Time out... I need to explain what is meant by a $100 phone. Most of the people in the third world have to purchase their phones outright. The phone usage is prepaid, usually with scratch cards, and there is no monthly bill or contract. Most of the phone deals in the US for $100 or less require you to enslave yourself to a monthly plan for the next two years. This is not the $100 phone I am referring to. If you go to purchase that same phone outright (something the phone company is very reluctant to allow you to do), you will end up paying two to three hundred dollars more for the same unit. In the US, the cost of the phone is almost always subsidized by the carrier in order to get your juicy monthly contract.
In Kenya last week, I was able to purchase two Android phones, model Google IDEOS, for less than $100 each. Not only that, but each phone came with a free 2 Gig mini SD chip ($10) and a $12 scratch card with credit. This means that somehow, without a contract, they are delivering a fully featured Android phone for $78. Even Crazy Eddie couldn't sell at a price this insane!

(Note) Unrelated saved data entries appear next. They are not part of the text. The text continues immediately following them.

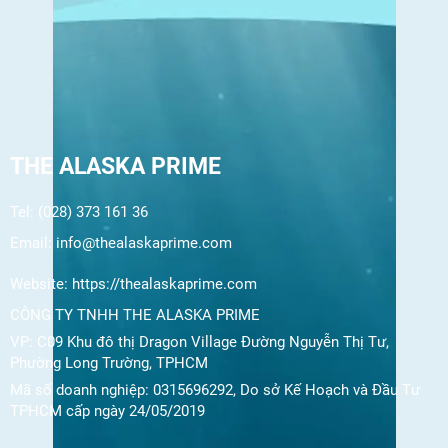
THE ALASKA PRIME
Tel: (028) 373 161 36
Email:
info@thealaskaprime.com
Website:
https://thealaskaprime.com
CÔNG TY TNHH THE ALASKA PRIME
VP: C09 Khu đô thị Dragon Village Đường Nguyễn Thị Tư,
Phường Long Trường, TPHCM
Mã số doanh nghiệp: 0315696292, Do sở Kế Hoạch và Đầu Tư
TPHCM cấp ngày 24/05/2019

For your money, this is what you get:
- Android 2.2 Froyo
- 2.8 Inch Capacitive Touch Screen Display
- 320 x 240 Screen Resolution
- 528 MHz Processor
- HSDPA 3G Compatible
- 3G Hotspot Capable
- dedicated Search, Home and Back Keys
- 3.2 Mega Pixel Primary Camera
OK, that was for the phone geeks. In terms of real world useage, this is what you can use this for practically:
- Amazon Kindle device with unlimited books
- GPS with maps
- Bible Reader
- Barcode Scanner to catalog your book, DVD, or CD collection
- Digital Camera
- MP3 player
- Portable movie player
- Internet browser
- Portable WiFi hotspot (connects your computer wirelessly to the internet via its cell data connection)
- Pocket calendar/dayplanner with built in reminders
- Video game console
- Digital alarm clock
- Portable voice recorder/dictation device
- Voice activated internet search
- Weather forcaster
- Read and reply to emails
- Post photos and status updates on facebook
Not everybody needs to do all these things. But the difference between a portable computer and a cell phone is disappearing rapidly. In fact, some speculate whether the cell phone will completely replace the PC. All I know is that this value has broken new ground in Africa and that it won't take long for the above features and tools are in the hands of the masses.